Shimano, Japanese maker of bicycle gears and other components has rather got left behind in the surge of popularity of eBikes.
After COVID, there has been a drop in bike sales and they have been using their excess resources in developing an AI gear set, the Q’Auto for a conventional non-eBike.
This will learn from a cyclist’s style of riding, the terrain they cycle on and in conjunction with pre-loaded data, will select a suitable gear automatically for the cyclist.
One test user, a women in here forties, commented:
“I can’t believe how easy it was to go up a hill,” she said. “I don’t think I would need an [electric bike].”
Sounds pretty crazy to me, I guess the quote must mean that there are some riders who’ve just never worked out how to use gears. More importantly, they must think they can tap into the “I spend more time buying high-cost accessories and extras for my bike than riding it” market.
We get some guests here who come with 10k+ mountain bikes, but they’re using them on the World-Cup level downhill courses, so it’s the right tool for the job. But those people apart, how many of these massively expensive bikes, and road race ones for that matter, are ever used for something that all the extra cost will actually benefit?
As for gears, I’m the type of person that always uses DSG cars in Manual, so you can imagine how I’d feel about bike gears that change for me.
I’m shocked as to how much bicycles cost these days
although you needn’t spend too much to get something absolutely fine.

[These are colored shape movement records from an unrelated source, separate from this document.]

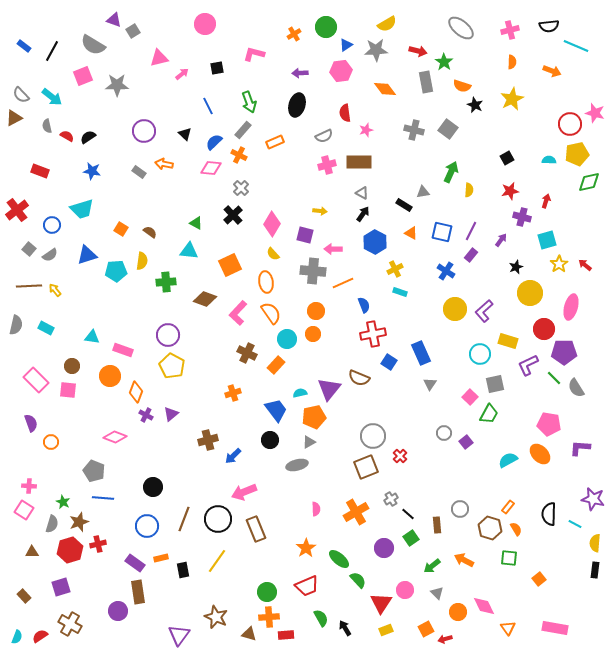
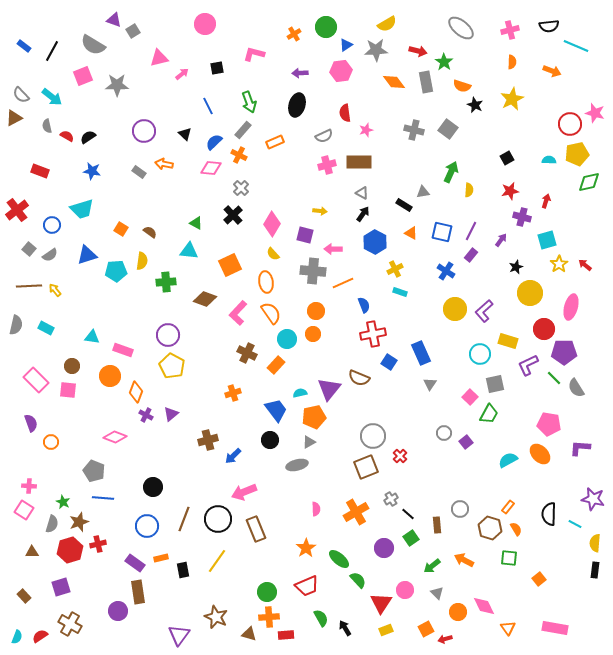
orange diamond at (385, 89): moved 9 px right, 7 px up
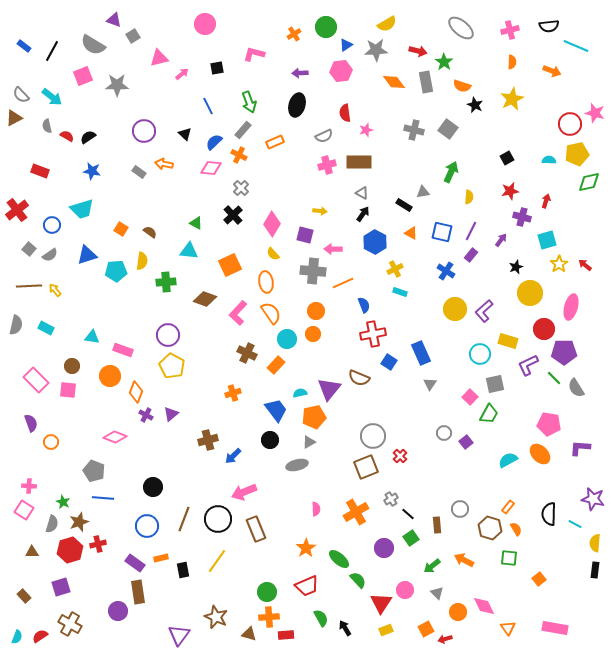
gray square at (133, 31): moved 5 px down
yellow semicircle at (469, 190): moved 7 px down
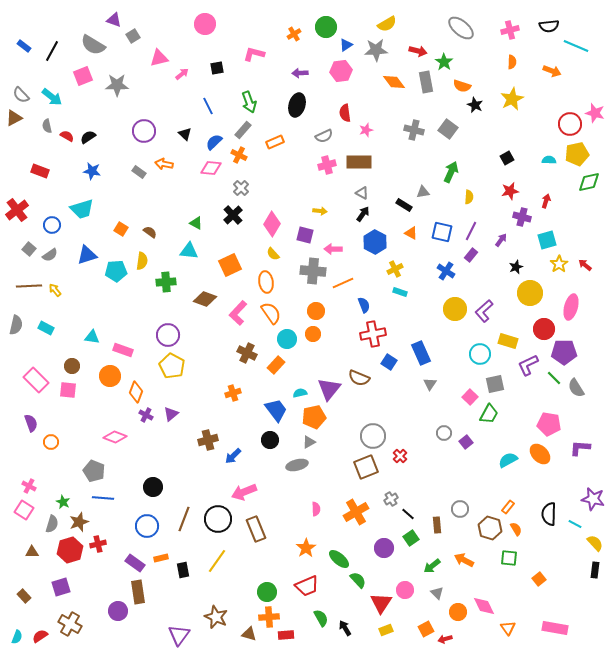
pink cross at (29, 486): rotated 24 degrees clockwise
yellow semicircle at (595, 543): rotated 132 degrees clockwise
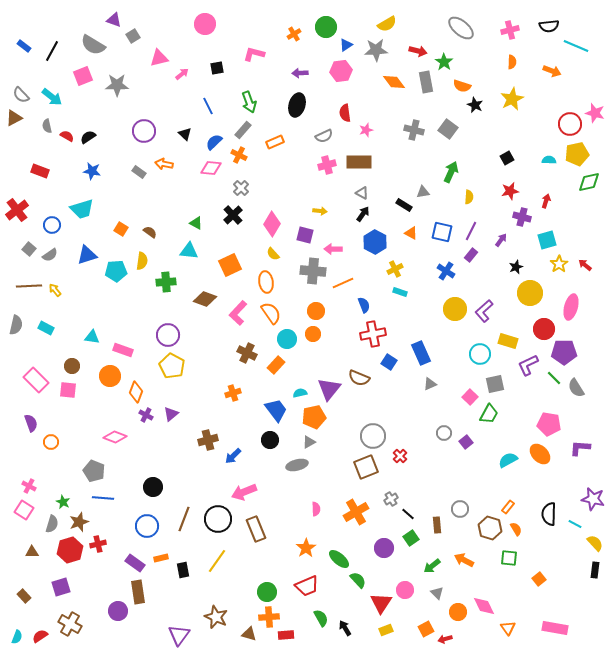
gray triangle at (430, 384): rotated 32 degrees clockwise
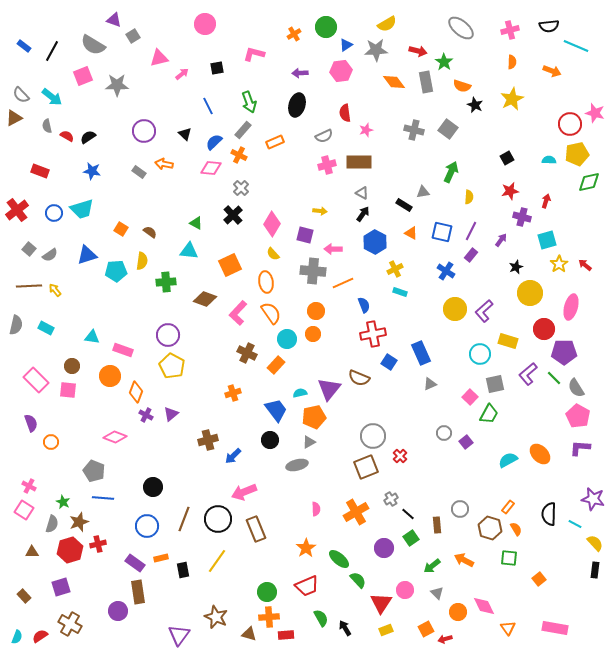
blue circle at (52, 225): moved 2 px right, 12 px up
purple L-shape at (528, 365): moved 9 px down; rotated 15 degrees counterclockwise
pink pentagon at (549, 424): moved 29 px right, 8 px up; rotated 20 degrees clockwise
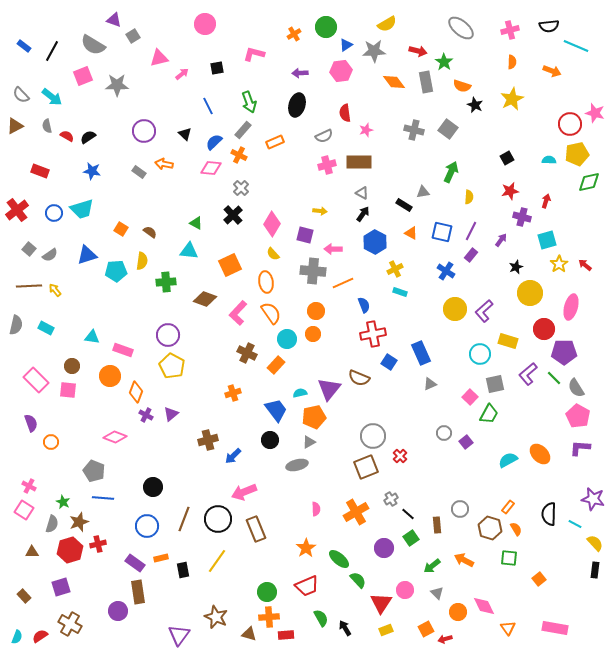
gray star at (376, 50): moved 2 px left, 1 px down
brown triangle at (14, 118): moved 1 px right, 8 px down
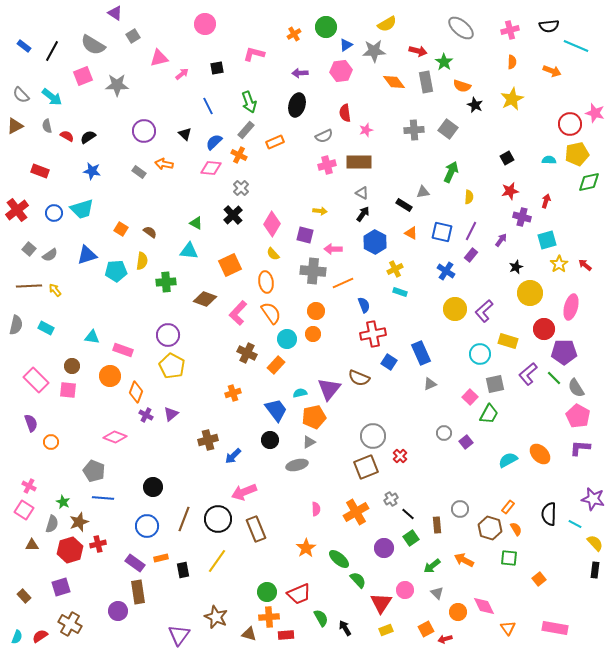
purple triangle at (114, 20): moved 1 px right, 7 px up; rotated 14 degrees clockwise
gray rectangle at (243, 130): moved 3 px right
gray cross at (414, 130): rotated 18 degrees counterclockwise
brown triangle at (32, 552): moved 7 px up
red trapezoid at (307, 586): moved 8 px left, 8 px down
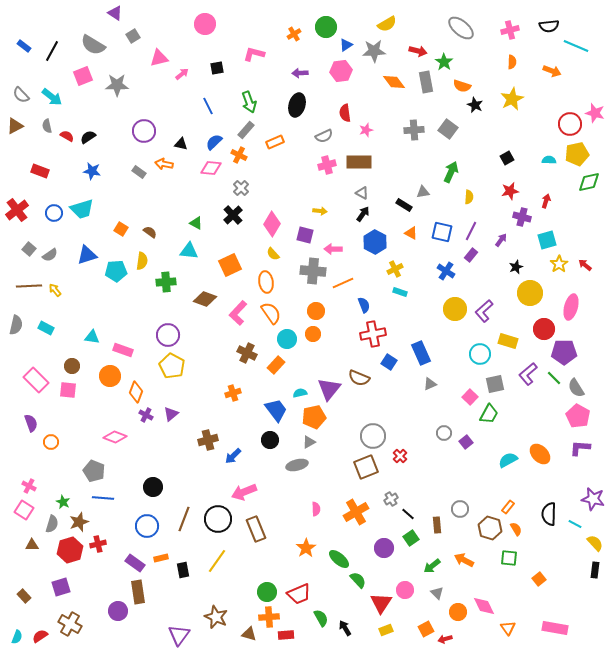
black triangle at (185, 134): moved 4 px left, 10 px down; rotated 32 degrees counterclockwise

After a time though for every £1000 more you spend all you end up doing is shaving a few hundred grams off the weight - and also at the top end, get components that are just not as robust as their cheaper variants as sponsored bikes just don’t need parts that last as long as performance and weight are more important than longevity.
Most people probably could lose a single kilo in weight quite easily which would be the same in weight loss as spending an extra 3 or 4000 on a bike.
But spending a fortune on a bike you don’t need is probably in the same category as spending a fortune on a car which can do 400Km/h and driving it solely on the road.
There was a time during COVID when the waiting list for a bike was months.
Those days are long gone with many online shops gone - Wiggle and Chain Reaction collapsed and were bought by Sports Direct so now sell only budget gear and bikes.
Many bike manufacturers are struggling including big name like Trek, Kona and Cannondale.
I guess unless you are an aficionado, people new to cycling bought their during COVID lock-down and don’t need another for a few years.
Not really a use for AI but vaguely on topic - I was listening to a podcast and they said people were thinking of re-commissioning the Three-mile island nuclear power station due to excessive electricity demands in the US.
That will be EVs, I assumed but no, Microsoft want to get it re-commissioned and buy all the electricity to generate clean, no carbon energy to power AI data centres as they use an extraordinary amount of power.
Yes, in its current form, we’d need to build a lot more nuclear to power AI. However, I hope we transition to more efficient chips over the next few years that would cut down power consumption.
I was going to write that that’s inevitable according to Moore’s law but that’s more the processing power.
Using less steps to reach a conclusion will result in less power requirements. Won’t that happen automatically with AI as it gets cleverer and needs to ‘think’ less to solve a problem?
It’s not discussed much in media but Microsoft has a crazy plan: erasing their CO2 footprint since their foundation day.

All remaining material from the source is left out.